Slavery in the South eventually proved to be, instead of a weakness, an element of strength to the Confederates, and Mr. Lincoln finally felt himself compelled to issue his proclamation of emancipation as a military necessity—the avowed purpose being to deprive the Confederates of the slaves who were by their labor supporting their armies in the field.
The faithfulness during the war of the slave to his master has been a lesson to the Northerner, and it has been a lesson, too, to the Southerner. It argues that the danger of bloody insurrections was perhaps not as great as had been apprehended where incendiary publications were sent among them. That danger, however, did exist, and if the fear of it was exaggerated, it was nevertheless real, and was traceable to the Abolitionists.
The rights of the South in the territories had now been discussed for years and Stephen A. Douglas, a Democratic senator from Illinois, had reached the conclusion that under the Constitution Southerner and Northerner had exactly the same right to carry their property, whatever it might be, into the territories, which had been purchased with the common blood and treasure of both sections, a view afterward sustained by the Supreme Court of the United States in the Dred Scott case. Douglas, "entirely of his own motion,"[55] introduced, and Congress passed, such a bill—the Kansas-Nebraska act. The new act replaced the Missouri Compromise. This the Southerners considered had been a dead letter for years. Every "personal liberty" law passed by a Northern State was a violation of it.
Ambition was now playing its part in the sectional controversy. Douglas was a Democrat looking to the presidency and had here made a bid for Southern support. On the other hand was Seward, an "old line Whig," aspiring to the same office. The South had been the dominant element in national politics and the North was getting tired of it. Seward's idea was to organize all the anti-slavery voters and to appeal at the same time to the pride and jealousy of the North as a section.
The immediate effect of the Kansas-Nebraska act was to aggravate sectionalism. It opened up the territory of Kansas, allowing it to come into the Union with or without slavery, as it might choose. Slave State and free State adventurers rushed into the new territory and struggled, and even fought, for supremacy. The Southerners lost. Their resources could not match the means of organized anti-slavery societies, and the result was an increase, North and South, of sectional animosity.

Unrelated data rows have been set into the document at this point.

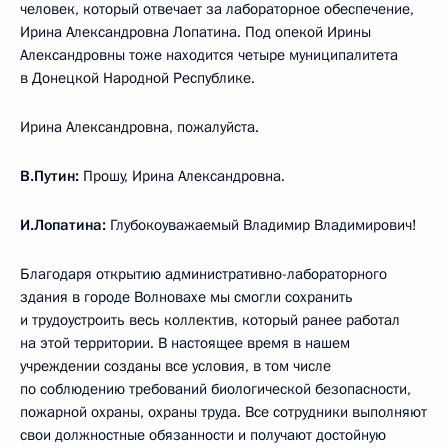
человек, который отвечает за лабораторное обеспечение,
Ирина Александровна Лопатина. Под опекой Ирины
Александровны тоже находится четыре муниципалитета
в Донецкой Народной Республике.
Ирина Александровна, пожалуйста.
В.Путин:
Прошу, Ирина Александровна.
И.Лопатина:
Глубокоуважаемый Владимир Владимирович!
Благодаря открытию административно-лабораторного
здания в городе Волновахе мы смогли сохранить
и трудоустроить весь коллектив, который ранее работал
на этой территории. В настоящее время в нашем
учреждении созданы все условия, в том числе
по соблюдению требований биологической безопасности,
пожарной охраны, охраны труда. Все сотрудники выполняют
свои должностные обязанности и получают достойную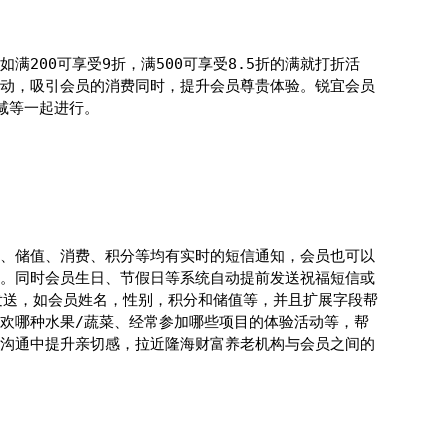
200可享受9折，满500可享受8.5折的满就打折活
动，吸引会员的消费同时，提升会员尊贵体验。锐宜会员
减等一起进行。
、储值、消费、积分等均有实时的短信通知，会员也可以
。同时会员生日、节假日等系统自动提前发送祝福短信或
发送，如会员姓名，性别，积分和储值等，并且扩展字段帮
欢哪种水果/蔬菜、经常参加哪些项目的体验活动等，帮
沟通中提升亲切感，拉近隆海财富养老机构与会员之间的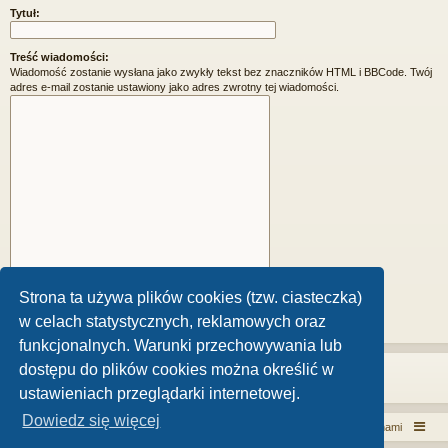
Tytuł:
Treść wiadomości:
Wiadomość zostanie wysłana jako zwykły tekst bez znaczników HTML i BBCode. Twój
adres e-mail zostanie ustawiony jako adres zwrotny tej wiadomości.
Strona ta używa plików cookies (tzw. ciasteczka)
w celach statystycznych, reklamowych oraz
funkcjonalnych. Warunki przechowywania lub
dostępu do plików cookies można określić w
ustawieniach przeglądarki internetowej.
Dowiedz się więcej
Włóczykij!
Kontakt z nami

The overwhelming defeat of the old Whig party in 1852 presaged its dissolution. Until that election, both the Whig and Democratic parties had been national, each endeavoring to hold and acquire strength, North and South, and each combating, as best it could, the spirit of sectionalism that had been steadily growing in the North, and South as well, ever since the rise of Abolitionism. Both these old parties had watched with anxiety the increase of anti-slavery sentiment in the North. Both parties feared it. Alliance with the anti-slavery North would deprive a party of support South and denationalize it. For years prior to 1852 the drift of Northern voters who were opposed to slavery had been as to the two national parties toward the Whigs, and the tendency of conservative Northerners had been toward the Democratic party. Thus the great body of the Whig voters in the North had become imbued with anti-slavery sentiments, and now, with no hope of victory as a national party and left in a hopeless minority, the majority of that old party in that section were ready to join a sectional party when it should be formed two years later. William H. Seward was still a Whig when he made in the United States Senate his anti-slavery "higher law" speech of 1850.
The Kansas-Nebraska act was a political blunder. The South, on any dispassionate consideration, could not have expected to make Kansas a slave State. The act was a blunder, too, because it gave the opponents of the Democratic party a plausible pretext for the contention, which they put forth then and which has been persisted in till this day, that the new Republican party, immediately thereafter organized, was called into existence by, and only by, the Kansas-Nebraska act.